**SOURCE MATERIAL**:
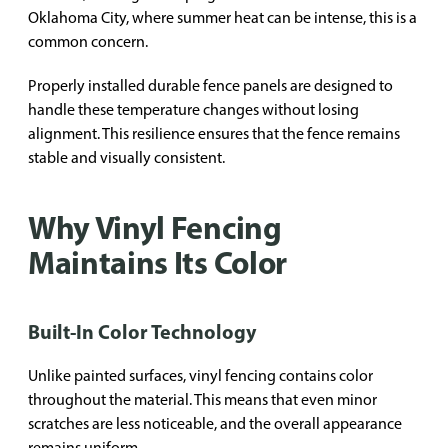
Oklahoma City, where summer heat can be intense, this is a
common concern.
Properly installed durable fence panels are designed to
handle these temperature changes without losing
alignment. This resilience ensures that the fence remains
stable and visually consistent.
Why Vinyl Fencing
Maintains Its Color
Built-In Color Technology
Unlike painted surfaces, vinyl fencing contains color
throughout the material. This means that even minor
scratches are less noticeable, and the overall appearance
remains uniform.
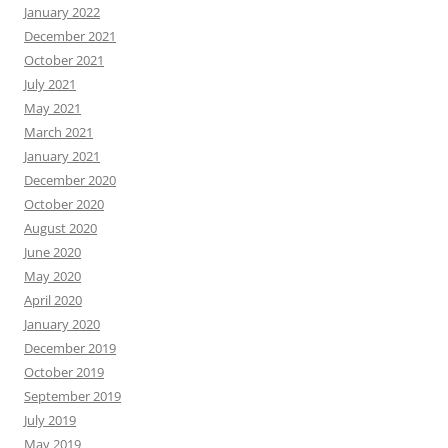
January 2022
December 2021
October 2021
July 2021
May 2021
March 2021
January 2021
December 2020
October 2020
August 2020
June 2020
May 2020
April 2020
January 2020
December 2019
October 2019
September 2019
July 2019
May 2019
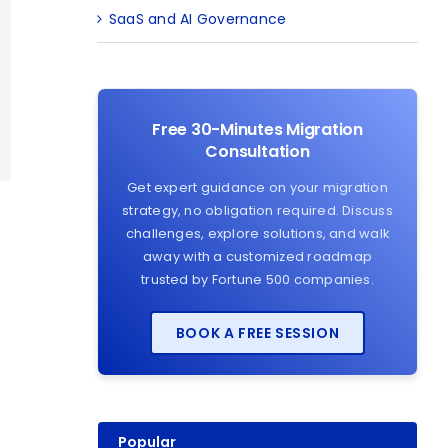
SaaS and AI Governance
Free 30-Minutes Migration
Consultation
Get expert guidance on your migration
strategy, no obligation required. Discuss
challenges, explore solutions, and walk
away with a customized roadmap
trusted by Fortune 500 companies.
BOOK A FREE SESSION
Popular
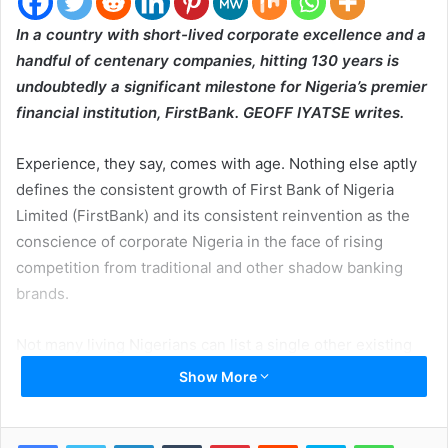
In a country with short-lived corporate excellence and a
handful of centenary companies, hitting 130 years is
undoubtedly a significant milestone for Nigeria’s premier
financial institution, FirstBank. GEOFF IYATSE writes.
Experience, they say, comes with age. Nothing else aptly
defines the consistent growth of First Bank of Nigeria
Limited (FirstBank) and its consistent reinvention as the
conscience of corporate Nigeria in the face of rising
competition from traditional and other shadow banking
brands.
Not many living Nigerians can list a single other existing
Nigerian company founded in 1894, long before modern
Show More
Nigeria was created. But FirstBank has not only survived
the long 13 decades during which it etched itself into the
LinkedIn
Tumblr
Pinterest
Reddit
Skype
WhatsApp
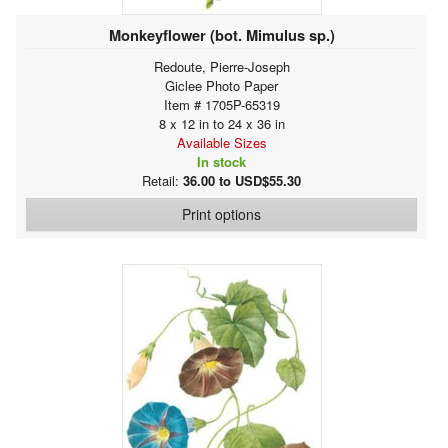
Monkeyflower (bot. Mimulus sp.)
Redoute, Pierre-Joseph
Giclee Photo Paper
Item # 1705P-65319
8 x 12 in to 24 x 36 in
Available Sizes
In stock
Retail:
36.00 to USD$55.30
Print options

**WORK TASK**: Quote, please, every line of the material above from its start through the line that has "Experience, they say, comes", reproducing the words exactly and dropping any images.

**TASK ANSWER**:
Oklahoma City, where summer heat can be intense, this is a
common concern.
Properly installed durable fence panels are designed to
handle these temperature changes without losing
alignment. This resilience ensures that the fence remains
stable and visually consistent.
Why Vinyl Fencing
Maintains Its Color
Built-In Color Technology
Unlike painted surfaces, vinyl fencing contains color
throughout the material. This means that even minor
scratches are less noticeable, and the overall appearance
remains uniform.
January 2022
December 2021
October 2021
July 2021
May 2021
March 2021
January 2021
December 2020
October 2020
August 2020
June 2020
May 2020
April 2020
January 2020
December 2019
October 2019
September 2019
July 2019
May 2019
SaaS and AI Governance
Free 30-Minutes Migration
Consultation
Get expert guidance on your migration
strategy, no obligation required. Discuss
challenges, explore solutions, and walk
away with a customized roadmap
trusted by Fortune 500 companies.
BOOK A FREE SESSION
Popular
In a country with short-lived corporate excellence and a
handful of centenary companies, hitting 130 years is
undoubtedly a significant milestone for Nigeria’s premier
financial institution, FirstBank. GEOFF IYATSE writes.
Experience, they say, comes with age. Nothing else aptly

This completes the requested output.